HAPPY EASTER! March winds are, hopefully, over and we now face April showers.

It is an odd happenstance this year with the dates of different observance of religious events. Lent, Ash Wednesday, and Mardi Gras led the way and Maundy Thursday, Tenebrae and commencement of Passover on Good Friday evening have gotten us to Easter morning. This year is on April 1st, which unfortunately always is identified as April Fool’s Day. That won’t occur again for a few years.

April Events

I have been in communication with Bud Ince’s daughter Ann about his services in St Andrews Chapel at the Naval Academy 10 am Friday April 6th. Committal of his cremains will be at the USNA Columbarium with honors following his services. Ann has arranged parking for ‘49ers, wives, and widows in front of the chapel until 2:30 pm. To reserve a space, contact Ann at 1-202-270-1803. Later that afternoon will be the first Spring Brigade of Midshipmen Parade on Worden Field.

Bill McFarlane’s memorial service will be 10 am April 14th at St. Mark Presbyterian Church, 10701 Old Georgetown Road, North Bethesda, MD with internment with Military Honors after his service at 11:30 am at Parklawn Cemetery and Memorial Gardens, 1800 Veirs Mill Road Rockville, MD. The family will receive ‘49ers, wives and widow attendees at luncheon and dinner following internment. Please advise Catherine McFarlane if you plan to attend at or call 973-223-9231.

Bill Sawtelle’s obituary is on the class website. His services were held March 24th, but disposition of his cremains has not been decided. Talking to his wife Karen, she said they had a beach home in North Carolina and was thinking of spreading his remain in the water offshore. I told her about two unsuccessful attempts for that by classmate’s families during onshore winds. I recommended she contact Commander Fifth Naval District (or 1-866-787-0081) and request a ship sailing offshore to perform the burial.

Funerial services for Elinor Thomson and Bill Dotson, whose obituaries are on the class website, in Arlington National Cemetery are not yet scheduled.

I plan to convene an Executive Committee meeting April 16th to discuss:
> 70th Reunion Scheduling
> Reunion Event Planning
> Class Financial Status
> Class President Nominating Committee
> Item on Ship Collisions
> Other Agenda Items Submitted
You are invited to submit agenda items. Please cite objectives of your submission and supporting rationale, if needed.

A Council of Class Presidents meeting is scheduled April 30th. I plan to attend and sit on the “dinosaur” table as usual. If you are concerned about anything within the Alumni Assoc., advise me and I will try to contact the responsible member. 


The number one problem is the failure of the Alumni Assoc. to enter changes to communication links of our members. This includes home addresses and telephone numbers, smart phone numbers, and email addresses. In my case, everything in our class directory is correct except email addresses. I have three: is my primary address. When travelling is my Apple laptop. My backup to my primary is .

Problems with others’ links are: moving without changing their address (even from one apartment in a CCRC to another apartment) or failing to have USPS hold their mail while on extended travel.
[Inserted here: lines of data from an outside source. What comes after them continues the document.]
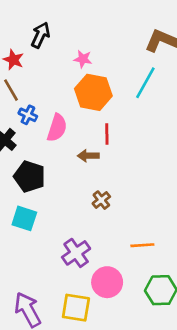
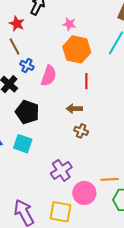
brown arrow: (88, 156) -> (74, 109), moved
brown cross: (101, 200) -> (81, 131), turned -32
orange line: (142, 245) -> (110, 179), moved

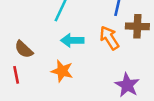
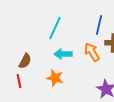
brown semicircle: (24, 49) -> (25, 61), turned -105

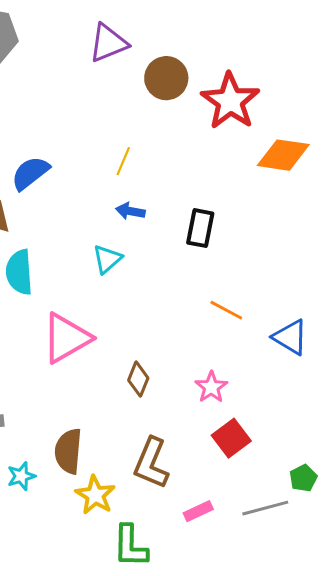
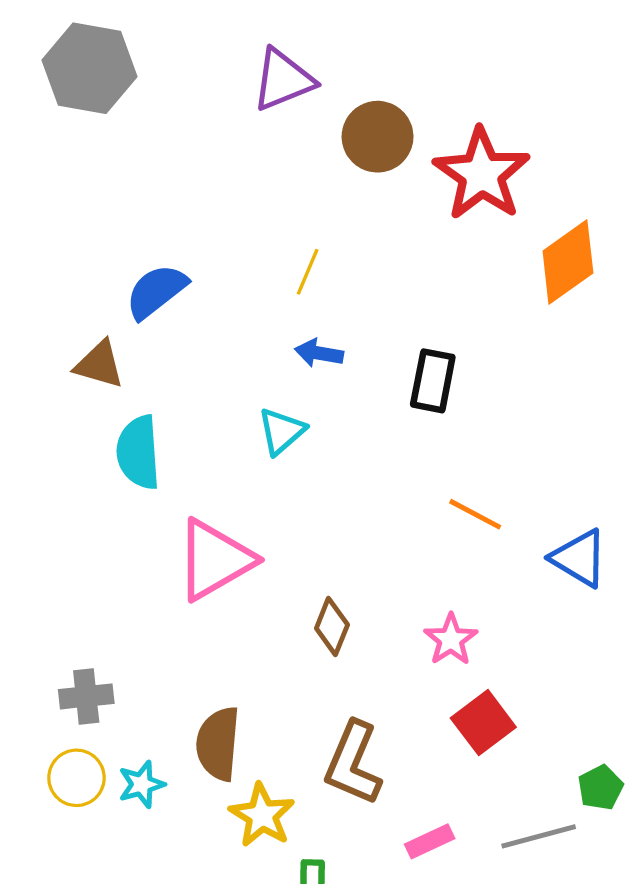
orange diamond: (283, 155) -> (568, 262), turned -44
When your SHIPMATE is returned, you are listed as “Address unknown” and are deleted from the SHIPMATE mailing list.

Nothing could be finer ….


ALL49 1 MAY 18

April hit the extremes during the month with continuing blasts of Canadian Blue Northers coming down from the Midwest and adding more snow to records already set in the Northeast. However, temperatures reach the 80s toward month’s end. In between the Northers were tornado laden fronts out of Texas and the Gulf of Mexico that reached up into Virginia. The schools in Lynchburg were closed for three days because of road blockages by fallen trees leading to schools and along school bus routes. Of course, the April showers bring the flowers in May and the daffodils and azaleas are now blooming here.

Events in April
I attended Bud Ince’s funeral April 6 in Annapolis. During a Memorial Service December 23 in Madison, VA I had told attendees (mostly civilian and church members) that when a dignitary or flag officer departed a ship there was a bosun piping him ashore, while side-boys and those near the gangway saluted. I asked two men in uniform to stand to the side of Bud’s cremains and others in the church to stand and serve as additional side-boys. I gave the “. . . fair winds and following seas . . .” with a “hand salute.” Everyone saluted ending on “two.” At the Service in St. Albans Chapel at USNA and cemetery for burial people attending the Madison service remarked about Bud’s service. I regret not actually having a bosun to pipe him over the side.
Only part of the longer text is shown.